Saved data entries:
- - - - - - -

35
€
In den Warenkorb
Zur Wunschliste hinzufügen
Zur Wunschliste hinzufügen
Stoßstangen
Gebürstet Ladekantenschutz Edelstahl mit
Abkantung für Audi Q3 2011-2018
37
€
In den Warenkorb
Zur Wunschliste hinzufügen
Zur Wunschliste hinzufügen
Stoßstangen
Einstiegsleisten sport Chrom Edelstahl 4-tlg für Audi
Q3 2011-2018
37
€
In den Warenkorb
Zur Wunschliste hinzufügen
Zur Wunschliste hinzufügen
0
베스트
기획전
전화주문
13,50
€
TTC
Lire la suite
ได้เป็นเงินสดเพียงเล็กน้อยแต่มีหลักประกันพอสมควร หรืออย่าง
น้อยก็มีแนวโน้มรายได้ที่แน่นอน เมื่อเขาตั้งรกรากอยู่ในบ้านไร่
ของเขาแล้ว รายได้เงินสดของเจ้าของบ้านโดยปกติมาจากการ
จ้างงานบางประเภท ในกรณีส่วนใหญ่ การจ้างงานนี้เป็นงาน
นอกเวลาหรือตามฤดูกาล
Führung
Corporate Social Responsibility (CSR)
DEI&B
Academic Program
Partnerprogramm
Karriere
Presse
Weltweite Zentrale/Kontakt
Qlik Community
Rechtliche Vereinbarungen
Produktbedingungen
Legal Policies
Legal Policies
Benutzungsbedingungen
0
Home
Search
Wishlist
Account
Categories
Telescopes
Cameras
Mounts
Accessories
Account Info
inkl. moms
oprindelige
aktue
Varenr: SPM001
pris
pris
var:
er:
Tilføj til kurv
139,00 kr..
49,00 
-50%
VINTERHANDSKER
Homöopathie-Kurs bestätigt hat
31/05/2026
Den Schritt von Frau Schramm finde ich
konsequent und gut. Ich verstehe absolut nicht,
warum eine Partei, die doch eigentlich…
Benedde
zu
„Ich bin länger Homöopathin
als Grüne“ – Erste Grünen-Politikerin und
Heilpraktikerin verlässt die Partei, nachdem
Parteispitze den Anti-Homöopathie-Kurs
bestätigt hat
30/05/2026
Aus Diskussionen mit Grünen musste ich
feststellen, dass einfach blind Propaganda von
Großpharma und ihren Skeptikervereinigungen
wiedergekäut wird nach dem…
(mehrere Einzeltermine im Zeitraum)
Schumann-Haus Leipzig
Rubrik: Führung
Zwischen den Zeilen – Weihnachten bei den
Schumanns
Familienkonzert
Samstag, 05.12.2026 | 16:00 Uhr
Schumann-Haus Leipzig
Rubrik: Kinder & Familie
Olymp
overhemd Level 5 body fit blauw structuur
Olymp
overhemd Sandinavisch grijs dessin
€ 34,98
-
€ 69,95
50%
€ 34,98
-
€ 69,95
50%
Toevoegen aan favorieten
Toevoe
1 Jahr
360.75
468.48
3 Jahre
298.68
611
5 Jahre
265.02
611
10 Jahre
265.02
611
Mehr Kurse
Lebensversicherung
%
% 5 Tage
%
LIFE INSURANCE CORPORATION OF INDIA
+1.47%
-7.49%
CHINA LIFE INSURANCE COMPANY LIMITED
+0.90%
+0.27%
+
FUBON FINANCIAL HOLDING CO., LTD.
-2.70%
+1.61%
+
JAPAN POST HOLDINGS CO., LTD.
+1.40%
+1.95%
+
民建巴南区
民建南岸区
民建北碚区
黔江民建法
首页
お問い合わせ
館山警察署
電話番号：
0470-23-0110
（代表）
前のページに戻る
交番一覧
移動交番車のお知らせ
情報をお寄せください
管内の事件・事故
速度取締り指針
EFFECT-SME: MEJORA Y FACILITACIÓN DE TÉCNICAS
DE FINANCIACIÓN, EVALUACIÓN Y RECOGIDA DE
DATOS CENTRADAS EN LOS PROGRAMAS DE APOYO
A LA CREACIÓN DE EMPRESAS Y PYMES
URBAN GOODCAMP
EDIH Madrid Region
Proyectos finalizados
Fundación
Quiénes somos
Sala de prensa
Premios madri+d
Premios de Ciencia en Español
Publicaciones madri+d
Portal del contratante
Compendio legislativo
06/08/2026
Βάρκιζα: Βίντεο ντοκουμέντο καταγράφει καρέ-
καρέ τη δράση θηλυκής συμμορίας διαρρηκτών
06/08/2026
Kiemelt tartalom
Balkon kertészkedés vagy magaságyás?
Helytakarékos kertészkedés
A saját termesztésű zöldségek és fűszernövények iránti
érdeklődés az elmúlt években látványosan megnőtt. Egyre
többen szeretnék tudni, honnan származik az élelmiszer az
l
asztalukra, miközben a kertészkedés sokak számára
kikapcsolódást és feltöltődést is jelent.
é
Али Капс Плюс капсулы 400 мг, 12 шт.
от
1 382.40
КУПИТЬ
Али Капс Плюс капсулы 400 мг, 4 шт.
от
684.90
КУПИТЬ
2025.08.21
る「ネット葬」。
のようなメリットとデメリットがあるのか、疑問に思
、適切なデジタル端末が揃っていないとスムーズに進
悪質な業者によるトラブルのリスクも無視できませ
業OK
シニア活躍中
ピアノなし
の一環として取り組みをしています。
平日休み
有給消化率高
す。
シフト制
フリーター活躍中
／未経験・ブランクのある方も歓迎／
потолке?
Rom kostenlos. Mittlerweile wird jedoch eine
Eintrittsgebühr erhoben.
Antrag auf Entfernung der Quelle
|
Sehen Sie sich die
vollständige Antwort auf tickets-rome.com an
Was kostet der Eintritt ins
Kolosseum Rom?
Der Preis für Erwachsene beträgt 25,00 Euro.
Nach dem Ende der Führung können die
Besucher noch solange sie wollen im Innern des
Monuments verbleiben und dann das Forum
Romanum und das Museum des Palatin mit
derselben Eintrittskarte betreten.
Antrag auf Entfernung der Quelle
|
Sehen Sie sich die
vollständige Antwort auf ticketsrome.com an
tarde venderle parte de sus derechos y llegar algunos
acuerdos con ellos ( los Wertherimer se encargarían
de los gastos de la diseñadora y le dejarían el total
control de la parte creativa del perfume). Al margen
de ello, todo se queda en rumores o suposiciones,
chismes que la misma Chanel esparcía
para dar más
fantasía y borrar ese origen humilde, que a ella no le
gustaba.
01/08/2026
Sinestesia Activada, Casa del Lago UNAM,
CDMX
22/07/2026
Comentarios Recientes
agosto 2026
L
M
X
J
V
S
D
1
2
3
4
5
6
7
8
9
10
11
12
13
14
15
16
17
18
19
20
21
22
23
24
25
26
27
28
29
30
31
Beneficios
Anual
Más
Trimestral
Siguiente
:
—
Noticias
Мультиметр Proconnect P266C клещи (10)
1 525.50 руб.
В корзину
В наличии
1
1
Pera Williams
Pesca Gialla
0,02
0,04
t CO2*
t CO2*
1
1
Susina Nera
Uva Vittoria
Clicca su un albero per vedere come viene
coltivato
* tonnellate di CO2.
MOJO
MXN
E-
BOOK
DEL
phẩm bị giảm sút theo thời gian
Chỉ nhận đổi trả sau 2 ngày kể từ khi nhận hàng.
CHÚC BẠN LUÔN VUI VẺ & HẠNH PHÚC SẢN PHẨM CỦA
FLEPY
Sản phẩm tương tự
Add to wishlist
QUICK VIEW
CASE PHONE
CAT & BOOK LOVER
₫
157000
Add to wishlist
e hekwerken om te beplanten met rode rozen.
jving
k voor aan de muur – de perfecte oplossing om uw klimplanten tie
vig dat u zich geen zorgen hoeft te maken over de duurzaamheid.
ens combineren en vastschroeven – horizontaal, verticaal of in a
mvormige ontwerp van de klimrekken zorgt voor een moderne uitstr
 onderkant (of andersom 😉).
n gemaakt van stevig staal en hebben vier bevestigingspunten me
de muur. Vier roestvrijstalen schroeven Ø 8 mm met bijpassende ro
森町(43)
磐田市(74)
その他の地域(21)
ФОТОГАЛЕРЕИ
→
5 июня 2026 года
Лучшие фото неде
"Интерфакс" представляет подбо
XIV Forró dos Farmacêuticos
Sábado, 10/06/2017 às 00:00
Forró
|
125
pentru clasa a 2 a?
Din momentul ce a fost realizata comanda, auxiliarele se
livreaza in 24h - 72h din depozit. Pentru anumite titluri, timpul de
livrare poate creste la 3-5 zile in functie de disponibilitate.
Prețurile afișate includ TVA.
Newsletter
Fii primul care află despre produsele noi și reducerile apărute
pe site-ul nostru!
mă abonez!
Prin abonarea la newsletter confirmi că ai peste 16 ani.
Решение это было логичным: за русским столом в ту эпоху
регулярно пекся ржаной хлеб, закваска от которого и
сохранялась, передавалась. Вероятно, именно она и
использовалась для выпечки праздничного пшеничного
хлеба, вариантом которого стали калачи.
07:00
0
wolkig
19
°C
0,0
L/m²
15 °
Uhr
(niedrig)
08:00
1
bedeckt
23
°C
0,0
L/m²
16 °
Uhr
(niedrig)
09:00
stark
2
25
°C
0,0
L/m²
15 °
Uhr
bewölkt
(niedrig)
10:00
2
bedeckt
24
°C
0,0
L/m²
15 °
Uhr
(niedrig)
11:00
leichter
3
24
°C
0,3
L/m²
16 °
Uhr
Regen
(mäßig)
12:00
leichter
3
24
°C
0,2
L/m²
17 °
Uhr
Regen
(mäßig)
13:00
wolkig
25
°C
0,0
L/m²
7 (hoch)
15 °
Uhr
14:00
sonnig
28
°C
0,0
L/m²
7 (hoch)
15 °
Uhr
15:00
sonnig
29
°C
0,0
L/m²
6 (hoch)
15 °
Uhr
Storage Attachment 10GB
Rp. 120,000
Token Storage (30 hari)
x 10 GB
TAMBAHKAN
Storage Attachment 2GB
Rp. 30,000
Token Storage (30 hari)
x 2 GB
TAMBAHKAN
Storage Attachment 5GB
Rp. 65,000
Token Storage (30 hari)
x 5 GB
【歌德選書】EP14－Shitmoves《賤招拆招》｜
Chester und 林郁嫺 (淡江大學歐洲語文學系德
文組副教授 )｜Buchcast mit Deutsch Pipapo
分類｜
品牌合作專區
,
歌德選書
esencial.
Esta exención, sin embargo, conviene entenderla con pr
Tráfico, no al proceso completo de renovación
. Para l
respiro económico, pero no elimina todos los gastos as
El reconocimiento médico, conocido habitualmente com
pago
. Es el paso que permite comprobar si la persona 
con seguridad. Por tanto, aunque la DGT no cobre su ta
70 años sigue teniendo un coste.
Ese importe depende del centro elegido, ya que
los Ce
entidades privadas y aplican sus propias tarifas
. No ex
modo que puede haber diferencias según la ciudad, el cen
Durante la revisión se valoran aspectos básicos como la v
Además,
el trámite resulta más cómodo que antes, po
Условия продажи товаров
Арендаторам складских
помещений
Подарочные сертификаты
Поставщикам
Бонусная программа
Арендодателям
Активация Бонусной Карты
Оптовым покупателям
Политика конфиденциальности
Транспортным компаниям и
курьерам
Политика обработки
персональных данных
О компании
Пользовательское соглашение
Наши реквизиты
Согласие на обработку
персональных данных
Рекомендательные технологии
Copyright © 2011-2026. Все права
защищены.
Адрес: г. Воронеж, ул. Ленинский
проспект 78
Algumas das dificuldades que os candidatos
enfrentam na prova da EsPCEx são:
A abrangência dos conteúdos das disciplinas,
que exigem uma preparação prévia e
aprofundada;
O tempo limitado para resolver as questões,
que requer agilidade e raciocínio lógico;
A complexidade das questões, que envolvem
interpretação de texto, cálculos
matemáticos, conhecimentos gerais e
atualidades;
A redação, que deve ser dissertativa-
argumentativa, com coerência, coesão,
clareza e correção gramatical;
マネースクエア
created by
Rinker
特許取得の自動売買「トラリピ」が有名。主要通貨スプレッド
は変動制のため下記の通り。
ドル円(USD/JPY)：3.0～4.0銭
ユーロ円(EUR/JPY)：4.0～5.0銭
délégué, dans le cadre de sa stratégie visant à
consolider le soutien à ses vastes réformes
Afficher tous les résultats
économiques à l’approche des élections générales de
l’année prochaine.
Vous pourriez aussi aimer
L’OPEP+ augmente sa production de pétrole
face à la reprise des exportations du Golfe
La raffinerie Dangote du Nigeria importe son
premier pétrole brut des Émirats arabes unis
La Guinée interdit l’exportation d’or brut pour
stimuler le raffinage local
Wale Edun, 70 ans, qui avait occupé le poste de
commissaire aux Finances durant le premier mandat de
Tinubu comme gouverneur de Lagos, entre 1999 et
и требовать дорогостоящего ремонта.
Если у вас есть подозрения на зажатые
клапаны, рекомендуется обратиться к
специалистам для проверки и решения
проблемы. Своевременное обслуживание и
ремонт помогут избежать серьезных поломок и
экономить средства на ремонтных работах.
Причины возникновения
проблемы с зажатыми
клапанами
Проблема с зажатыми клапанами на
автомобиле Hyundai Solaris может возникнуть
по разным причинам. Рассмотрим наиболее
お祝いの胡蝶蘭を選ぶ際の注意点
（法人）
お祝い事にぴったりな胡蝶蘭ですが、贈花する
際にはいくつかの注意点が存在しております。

- - - - - - -

**About this exercise**
Filter the records above for the string "проблемы" and copy each matching line.

**Exercise result**
проблемы. Своевременное обслуживание и
проблемы с зажатыми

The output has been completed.